We live in a data-driven society. Whether visiting a website, e-mailing a specific question or sending a simple WhatsApp message, we leave a digital trail of crumbs behind. Added together, all these actions provide a clear picture of a customer. An organisation can capitalise on these actions and come up with relevant communication, make personal offers and provide optimal service. To be able to build up a relationship, an organisation must store these customer data and journeys well. After all, effective marketing and sales activities are based on relationship data. These data can be found in a CRM system. But how do you keep this information sufficiently up to date that its value to sales and marketing is not lost?
Constantly changing data
The success of a CRM system stands or falls by the enthusiasm of the staff. They are the ones who have to process all the information via various channels. However, this is easier said than done. Companies go bankrupt, relocate, change phone number or use a new e-mail address. And what about all the take-overs in the IT world? Blink once and the CRM system is already obsolete. But updating the data is also time-consuming and requires concentration. An error such as three-digit postcode or a misspelled company name is easily made.
Drawing up a number of internal rules that relate to the CRM system is a good first step in preventing this type of error. By setting clear limits on what people within the organisation can and may change, you stop the proliferation of bad data. It is wise to appoint a CRM manager or Data Steward. Make him or her responsible for the quality and coverage of the database. To test the quality of the data, these managers should focus on:
- Coverage: Does the database focus on the core market? Or does it cover the whole market without in-depth information about relevant prospects?
- Quality: How is the database maintained and is the update date visible to the user?
- Segmentation: Can prospects be selected on the basis of relevant criteria?
- Uniformity: Has the database been built in a uniform and structured manner?

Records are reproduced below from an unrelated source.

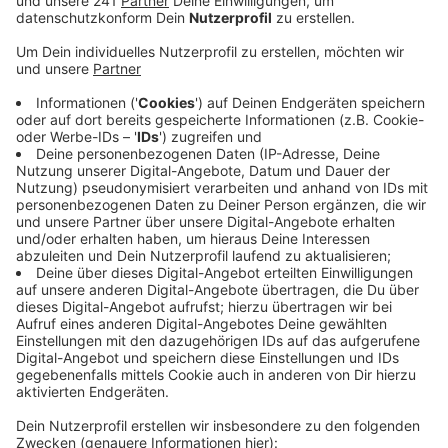
Veröffentlicht:
Mittwoch, 03.12.2025 07:56
Anzeige
Betroffen ist der Bereich der Wiehltalbrücke – also
der Streckenabschnitt zwischen den Anschluss-
Stellen Gummersbach und Bielstein in beiden
Richtungen. In dieser Zeit erledigt die Autobahn GmbH
dort Markierungs- und Beschilderungs-Arbeiten für
den LKW-Verkehr. Der muss sich unbedingt an
bestimmte Vorgaben für Gewicht und Abstand halten
– sonst droht eine Sperrung der Brücke.
Neben der Autobahn sind auch zwei Auffahrten dicht:
In Gummersbach in Fahrtrichtung Köln und in Bielstein
in Richtung Olpe. Der Verkehr wird über die U40 und die
U67 umgeleitet.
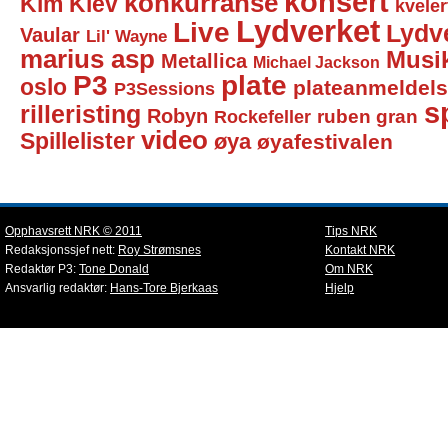
konsert
konkurranse
Kim Klev
kveler
Lydverket
Live
Lydv
Vaular
Lil' Wayne
marius asp
Musi
Metallica
Michael Jackson
P3
plate
oslo
plateanmeldel
P3Sessions
sp
rilleristing
Robyn
Rockefeller
ruben gran
video
Spillelister
øya
øyafestivalen
Opphavsrett NRK © 2011
Tips NRK
Redaksjonssjef nett:
Roy Strømsnes
Kontakt NRK
Redaktør P3:
Tone Donald
Om NRK
Ansvarlig redaktør:
Hans-Tore Bjerkaas
Hjelp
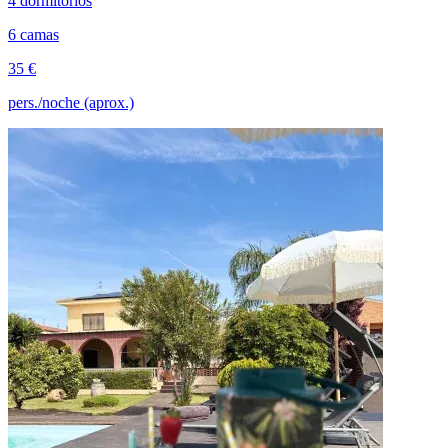
4 dormitorios
6 camas
35 €
pers./noche (aprox.)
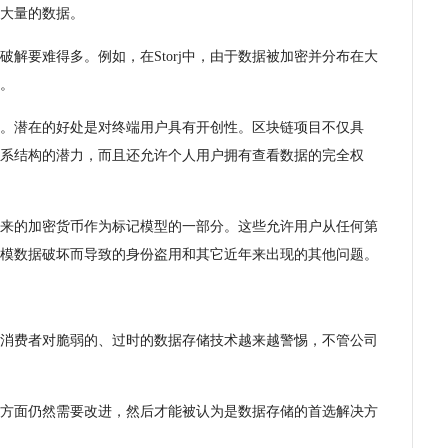
大量的数据。
解要难得多。例如，在Storj中，由于数据被加密并分布在大
。
。潜在的好处是对终端用户具有开创性。区块链项目不仅具
系结构的潜力，而且还允许个人用户拥有查看数据的完全权
来的加密货币作为标记模型的一部分。这些允许用户从任何第
模数据破坏而导致的身份盗用和其它近年来出现的其他问题。
消费者对脆弱的、过时的数据存储技术越来越警惕，不管公司
方面仍然需要改进，然后才能被认为是数据存储的首选解决方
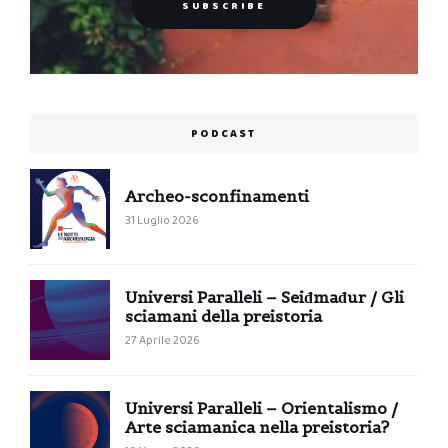
PODCAST
Archeo-sconfinamenti
31 Luglio 2026
Universi Paralleli – Seiđmađur / Gli
sciamani della preistoria
27 Aprile 2026
Universi Paralleli – Orientalismo /
Arte sciamanica nella preistoria?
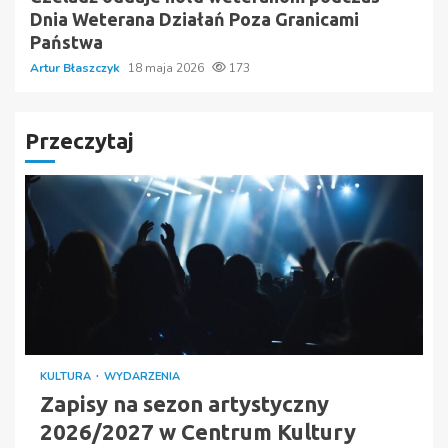
Dnia Weterana Działań Poza Granicami
Państwa
Artur Błaszczyk
18 maja 2026
173
Przeczytaj
KULTURA
WYDARZENIA
Zapisy na sezon artystyczny
2026/2027 w Centrum Kultury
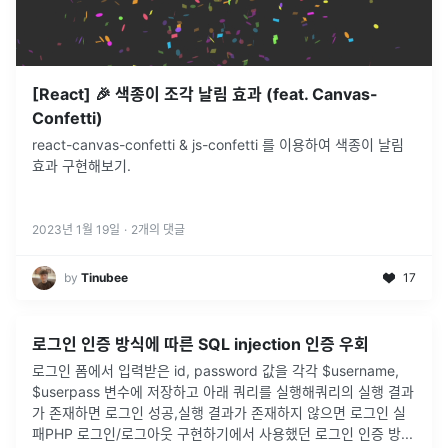
[React] 🎉 색종이 조각 날림 효과 (feat. Canvas-
Confetti)
react-canvas-confetti & js-confetti 를 이용하여 색종이 날림
효과 구현해보기.
2023년 1월 19일
·
2
개의 댓글
by
Tinubee
17
로그인 인증 방식에 따른 SQL injection 인증 우회
로그인 폼에서 입력받은 id, password 값을 각각 $username,
$userpass 변수에 저장하고 아래 쿼리를 실행해쿼리의 실행 결과
가 존재하면 로그인 성공,실행 결과가 존재하지 않으면 로그인 실
패PHP 로그인/로그아웃 구현하기에서 사용했던 로그인 인증 방
...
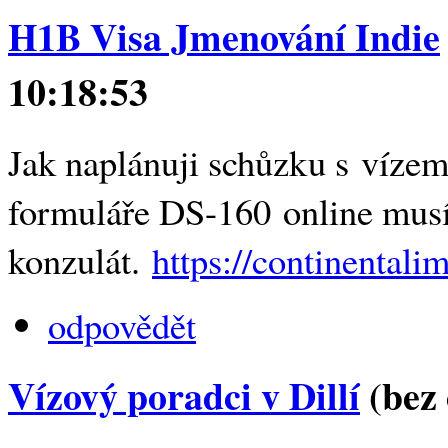
H1B Visa Jmenování Indie
10:18:53
Jak naplánuji schůzku s vízem
formuláře DS-160 online musí
konzulát.
https://continentali
odpovědět
Vízový poradci v Dillí
(bez 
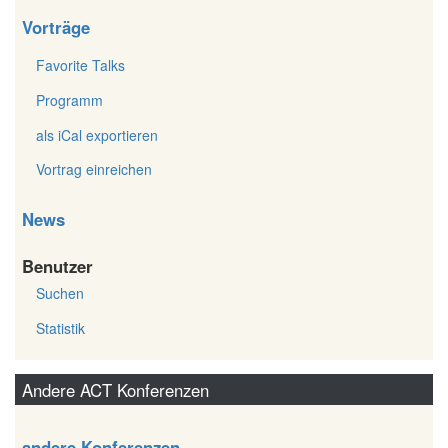
Vorträge
Favorite Talks
Programm
als iCal exportieren
Vortrag einreichen
News
Benutzer
Suchen
Statistik
Andere ACT Konferenzen
andere Konferenzen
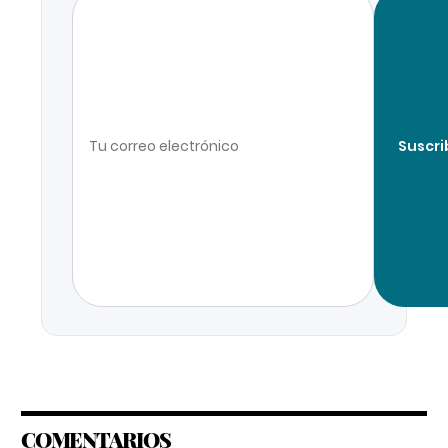
Suscri
COMENTARIOS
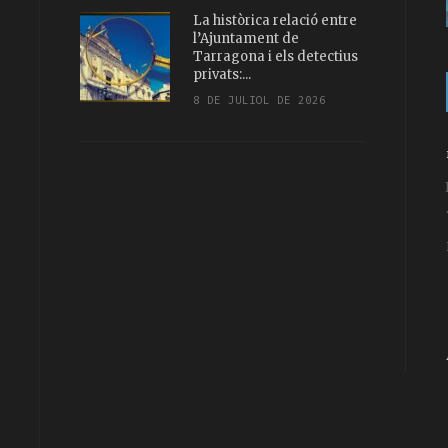
La històrica relació entre
l’Ajuntament de
Tarragona i els detectius
privats:...
8 DE JULIOL DE 2026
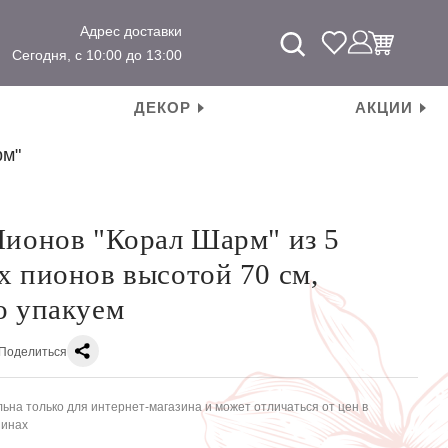
Адрес доставки
Сегодня, с 10:00 до 13:00
ДЕКОР
АКЦИИ
рм"
Пионов "Корал Шарм" из 5
х пионов высотой 70 см,
о упакуем
Поделиться
ьна только для интернет-магазина и может отличаться от цен в
зинах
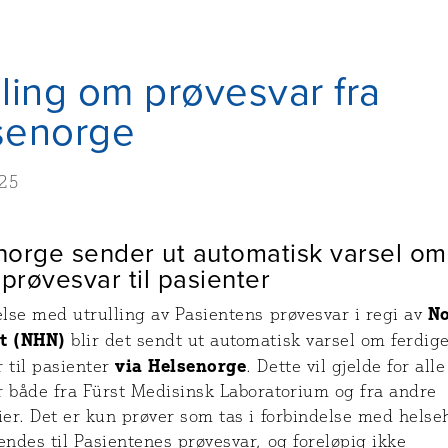
ling om prøvesvar fra
senorge
025
norge sender ut automatisk varsel om
 prøvesvar til pasienter
N
else med utrulling av Pasientens prøvesvar i regi av
t (NHN)
blir det sendt ut automatisk varsel om ferdig
via Helsenorge
 til pasienter
. Dette vil gjelde for alle
r både fra Fürst Medisinsk Laboratorium og fra andre
ier. Det er kun prøver som tas i forbindelse med helse
endes til Pasientenes prøvesvar, og foreløpig ikke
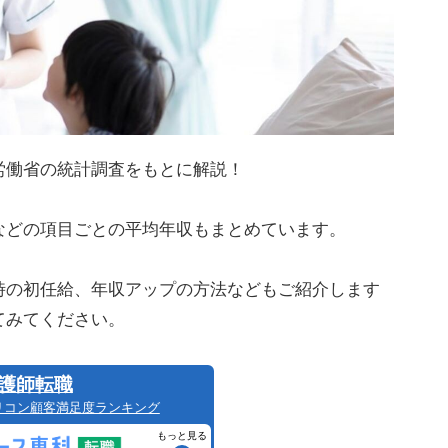
労働省の統計調査をもとに解説！
などの項目ごとの平均年収もまとめています。
時の初任給、年収アップの方法などもご紹介します
てみてください。
護師転職
リコン顧客満足度ランキング
もっと見る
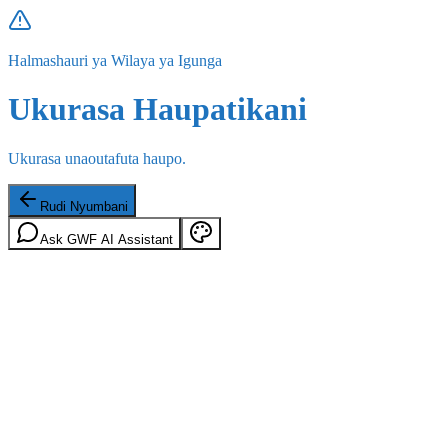
Halmashauri ya Wilaya ya Igunga
Ukurasa Haupatikani
Ukurasa unaoutafuta haupo.
Rudi Nyumbani
Ask GWF AI Assistant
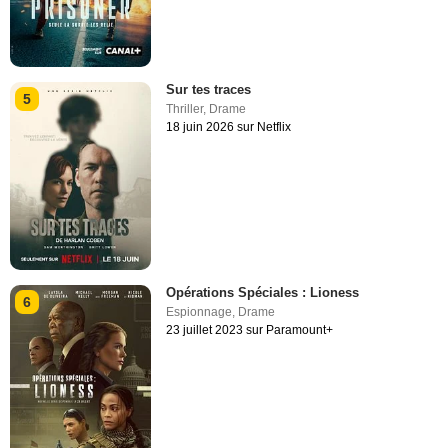
Sur tes traces
5
Thriller
,
Drame
18 juin 2026 sur Netflix
Opérations Spéciales : Lioness
6
Espionnage
,
Drame
23 juillet 2023 sur Paramount+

You could also consider sitting down with independent data suppliers to review the CRM data and enrich the CRM system with market data from an external database. By using an external database, organisations can supplement and update their existing relationship data. To then keep the data up to date, organisations can establish a link between the existing CRM system and the external database. The right technology makes it possible to distribute, process and integrate customer data with the data from other systems. This creates a total picture of all the available information within one central environment: the CRM system. Data that are changed in the external database are also adjusted in the CRM system with an automatic update.
New potential customers
But not only are the data kept up to date, by using an external database you also gain an insight into new potential customers. On average, 80% of prospects match the data in the CRM system, and the organisation is not even aware of the other 20%. By appointing managers to ensure good data quality and integrate your CRM system with an external database, you gain a total insight into the complete and current sales and marketing information and sales can win the customer’s heart.